Your objective = What lines in the records below mention "design"? List them all.

Task input below:

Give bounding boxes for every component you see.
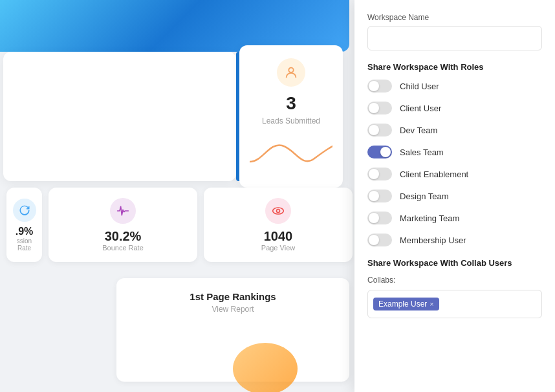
membership-user-label: Membership User bbox=[400, 235, 466, 245]
toggle-row-client-user: Client User bbox=[367, 102, 542, 114]
marketing-team-label: Marketing Team bbox=[400, 213, 459, 223]
child-user-toggle[interactable] bbox=[367, 80, 392, 93]
partial-stat-card: .9% ssion Rate bbox=[6, 188, 42, 262]
orange-decoration bbox=[233, 343, 298, 392]
partial-stat-label: ssion Rate bbox=[13, 237, 36, 252]
bounce-rate-number: 30.2% bbox=[105, 229, 142, 244]
view-report-link[interactable]: View Report bbox=[212, 305, 254, 314]
refresh-icon bbox=[19, 204, 30, 216]
toggle-row-marketing-team: Marketing Team bbox=[367, 212, 542, 224]
leads-number: 3 bbox=[286, 93, 296, 114]
stats-row: .9% ssion Rate 30.2% Bounce Rate 1040 Pa… bbox=[0, 188, 359, 262]
sales-team-label: Sales Team bbox=[400, 147, 444, 157]
collab-tag-label: Example User bbox=[378, 299, 427, 309]
share-collabs-section: Share Workspace With Collab Users Collab… bbox=[367, 258, 542, 318]
svg-point-1 bbox=[273, 208, 284, 214]
collab-tag-example-user: Example User × bbox=[373, 298, 439, 310]
share-roles-title: Share Workspace With Roles bbox=[367, 62, 542, 72]
sales-team-toggle[interactable] bbox=[367, 146, 392, 158]
partial-stat-number: .9% bbox=[16, 226, 34, 237]
person-icon bbox=[284, 65, 298, 80]
toggle-row-sales-team: Sales Team bbox=[367, 146, 542, 158]
pulse-icon-wrap bbox=[110, 198, 136, 224]
design-team-toggle[interactable] bbox=[367, 190, 392, 202]
collabs-label: Collabs: bbox=[367, 276, 542, 285]
eye-icon bbox=[272, 204, 285, 217]
dev-team-toggle[interactable] bbox=[367, 124, 392, 136]
pulse-icon bbox=[116, 204, 129, 217]
client-enablement-label: Client Enablement bbox=[400, 169, 468, 179]
leads-label: Leads Submitted bbox=[262, 116, 320, 125]
workspace-name-label: Workspace Name bbox=[367, 13, 542, 22]
collab-input-box[interactable]: Example User × bbox=[367, 290, 542, 318]
svg-point-0 bbox=[288, 68, 293, 72]
toggle-row-client-enablement: Client Enablement bbox=[367, 168, 542, 180]
rankings-title: 1st Page Rankings bbox=[190, 291, 276, 302]
design-team-label: Design Team bbox=[400, 191, 449, 201]
remove-collab-tag-button[interactable]: × bbox=[430, 300, 433, 308]
client-user-toggle[interactable] bbox=[367, 102, 392, 114]
leads-card: 3 Leads Submitted bbox=[239, 45, 343, 188]
share-roles-section: Share Workspace With Roles Child User Cl… bbox=[367, 62, 542, 246]
client-enablement-toggle[interactable] bbox=[367, 168, 392, 180]
wave-chart bbox=[250, 136, 332, 175]
main-dashboard-card bbox=[3, 52, 236, 181]
page-views-label: Page View bbox=[261, 244, 295, 252]
workspace-modal: Workspace Name Share Workspace With Role… bbox=[354, 0, 555, 392]
refresh-icon-wrap bbox=[13, 199, 36, 222]
dev-team-label: Dev Team bbox=[400, 125, 437, 135]
workspace-name-input[interactable] bbox=[367, 26, 542, 50]
top-gradient-bar bbox=[0, 0, 349, 52]
bounce-rate-card: 30.2% Bounce Rate bbox=[49, 188, 197, 262]
page-views-card: 1040 Page View bbox=[204, 188, 353, 262]
child-user-label: Child User bbox=[400, 82, 439, 91]
toggle-row-child-user: Child User bbox=[367, 80, 542, 93]
toggle-row-dev-team: Dev Team bbox=[367, 124, 542, 136]
page-views-number: 1040 bbox=[264, 229, 293, 244]
bounce-rate-label: Bounce Rate bbox=[102, 244, 144, 252]
toggle-row-design-team: Design Team bbox=[367, 190, 542, 202]
marketing-team-toggle[interactable] bbox=[367, 212, 392, 224]
share-collabs-title: Share Workspace With Collab Users bbox=[367, 258, 542, 268]
membership-user-toggle[interactable] bbox=[367, 234, 392, 246]
client-user-label: Client User bbox=[400, 103, 441, 113]
toggle-row-membership-user: Membership User bbox=[367, 234, 542, 246]
leads-icon-circle bbox=[277, 58, 305, 87]
svg-point-2 bbox=[277, 210, 280, 213]
eye-icon-wrap bbox=[265, 198, 291, 224]
dashboard-panel: 3 Leads Submitted .9% ssion Rate bbox=[0, 0, 362, 392]
workspace-name-field: Workspace Name bbox=[367, 13, 542, 50]
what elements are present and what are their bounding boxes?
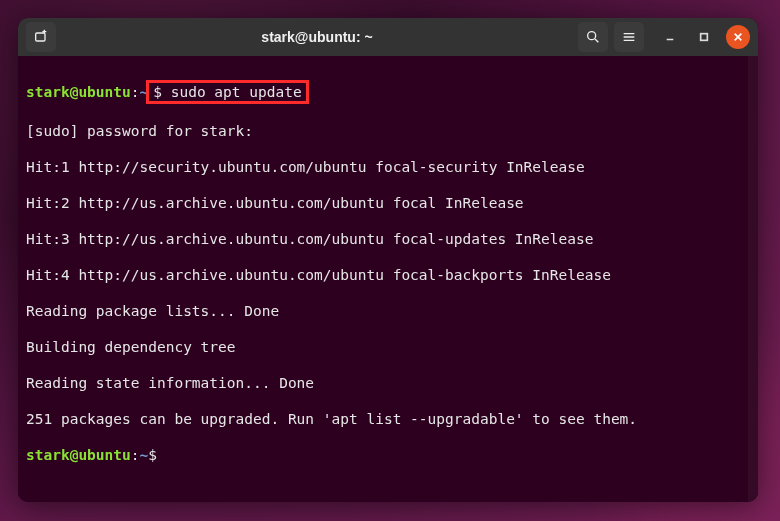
maximize-icon <box>699 32 709 42</box>
maximize-button[interactable] <box>692 25 716 49</box>
svg-rect-9 <box>701 34 708 41</box>
prompt-path: ~ <box>140 447 149 463</box>
prompt-separator: : <box>131 447 140 463</box>
svg-rect-0 <box>36 33 45 41</box>
prompt-separator: : <box>131 84 140 100</box>
minimize-button[interactable] <box>658 25 682 49</box>
close-icon <box>733 32 743 42</box>
prompt-user: stark@ubuntu <box>26 84 131 100</box>
output-line: Hit:1 http://security.ubuntu.com/ubuntu … <box>26 158 750 176</box>
output-line: Hit:3 http://us.archive.ubuntu.com/ubunt… <box>26 230 750 248</box>
output-line: Hit:4 http://us.archive.ubuntu.com/ubunt… <box>26 266 750 284</box>
titlebar[interactable]: stark@ubuntu: ~ <box>18 18 758 56</box>
menu-button[interactable] <box>614 22 644 52</box>
output-line: 251 packages can be upgraded. Run 'apt l… <box>26 410 750 428</box>
window-title: stark@ubuntu: ~ <box>62 29 572 45</box>
output-line: Reading package lists... Done <box>26 302 750 320</box>
new-tab-icon <box>33 29 49 45</box>
hamburger-icon <box>621 29 637 45</box>
prompt-dollar: $ <box>148 447 157 463</box>
window-controls <box>658 25 750 49</box>
terminal-body[interactable]: stark@ubuntu:~$ sudo apt update [sudo] p… <box>18 56 758 502</box>
search-icon <box>585 29 601 45</box>
svg-point-3 <box>588 32 596 40</box>
svg-line-4 <box>595 39 598 42</box>
minimize-icon <box>665 32 675 42</box>
output-line: Reading state information... Done <box>26 374 750 392</box>
prompt-line-2: stark@ubuntu:~$ <box>26 446 750 464</box>
prompt-line-1: stark@ubuntu:~$ sudo apt update <box>26 80 750 104</box>
output-line: Building dependency tree <box>26 338 750 356</box>
prompt-user: stark@ubuntu <box>26 447 131 463</box>
new-tab-button[interactable] <box>26 22 56 52</box>
highlighted-command: $ sudo apt update <box>146 80 308 104</box>
search-button[interactable] <box>578 22 608 52</box>
terminal-window: stark@ubuntu: ~ stark@ubuntu:~$ sudo apt… <box>18 18 758 502</box>
close-button[interactable] <box>726 25 750 49</box>
output-line: Hit:2 http://us.archive.ubuntu.com/ubunt… <box>26 194 750 212</box>
output-line: [sudo] password for stark: <box>26 122 750 140</box>
terminal-scrollbar[interactable] <box>748 56 758 502</box>
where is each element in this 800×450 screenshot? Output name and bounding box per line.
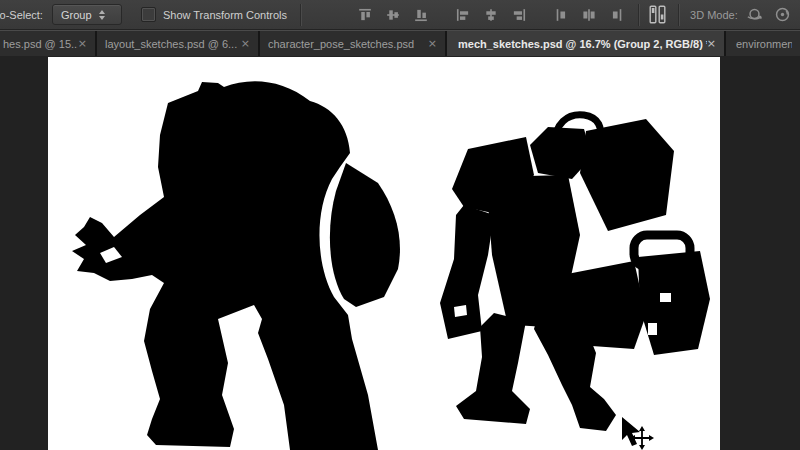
mech-silhouette-artwork bbox=[48, 57, 720, 450]
tool-options-bar: Auto-Select: Group Show Transform Contro… bbox=[0, 0, 800, 30]
close-icon[interactable]: × bbox=[241, 38, 250, 49]
show-transform-controls-checkbox[interactable] bbox=[141, 7, 156, 22]
align-vertical-centers-icon[interactable] bbox=[384, 6, 402, 24]
show-transform-controls-label: Show Transform Controls bbox=[163, 9, 287, 21]
left-mech-silhouette bbox=[72, 81, 400, 450]
separator bbox=[638, 4, 640, 26]
align-bottom-edges-icon[interactable] bbox=[412, 6, 430, 24]
tab-layout-sketches-psd[interactable]: layout_sketches.psd @ 6... × bbox=[97, 31, 260, 56]
pasteboard bbox=[0, 56, 800, 450]
auto-select-dropdown[interactable]: Group bbox=[52, 4, 122, 25]
dropdown-spinner-icon bbox=[99, 10, 105, 20]
3d-roll-icon[interactable] bbox=[774, 6, 792, 24]
close-icon[interactable]: × bbox=[78, 38, 87, 49]
auto-align-layers-icon[interactable] bbox=[648, 5, 666, 25]
3d-rotate-icon[interactable] bbox=[746, 6, 764, 24]
separator bbox=[678, 4, 680, 26]
close-icon[interactable]: × bbox=[707, 38, 716, 49]
distribute-right-edges-icon[interactable] bbox=[608, 6, 626, 24]
close-icon[interactable]: × bbox=[428, 38, 437, 49]
tab-mech-sketches-psd-active[interactable]: mech_sketches.psd @ 16.7% (Group 2, RGB/… bbox=[447, 31, 726, 56]
auto-select-value: Group bbox=[61, 9, 92, 21]
3d-mode-label: 3D Mode: bbox=[690, 9, 738, 21]
cursor-arrow-icon bbox=[622, 417, 640, 446]
distribute-left-edges-icon[interactable] bbox=[552, 6, 570, 24]
auto-select-label: Auto-Select: bbox=[0, 9, 43, 21]
document-tab-bar: hes.psd @ 15.... × layout_sketches.psd @… bbox=[0, 30, 800, 56]
tab-character-pose-sketches-psd[interactable]: character_pose_sketches.psd × bbox=[260, 31, 447, 56]
align-left-edges-icon[interactable] bbox=[454, 6, 472, 24]
move-tool-cursor bbox=[622, 417, 654, 450]
align-top-edges-icon[interactable] bbox=[356, 6, 374, 24]
tab-sketches-psd[interactable]: hes.psd @ 15.... × bbox=[0, 31, 97, 56]
align-horizontal-centers-icon[interactable] bbox=[482, 6, 500, 24]
tab-environment-psd[interactable]: environmen bbox=[726, 31, 800, 56]
separator bbox=[300, 4, 302, 26]
distribute-horizontal-centers-icon[interactable] bbox=[580, 6, 598, 24]
right-mech-silhouette bbox=[440, 115, 710, 431]
align-right-edges-icon[interactable] bbox=[510, 6, 528, 24]
document-canvas[interactable] bbox=[48, 57, 720, 450]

End of Task input.

Exercise answer =
design-team-toggle[interactable] bbox=[367, 190, 392, 202]
design-team-label: Design Team bbox=[400, 191, 449, 201]
toggle-row-design-team: Design Team bbox=[367, 190, 542, 202]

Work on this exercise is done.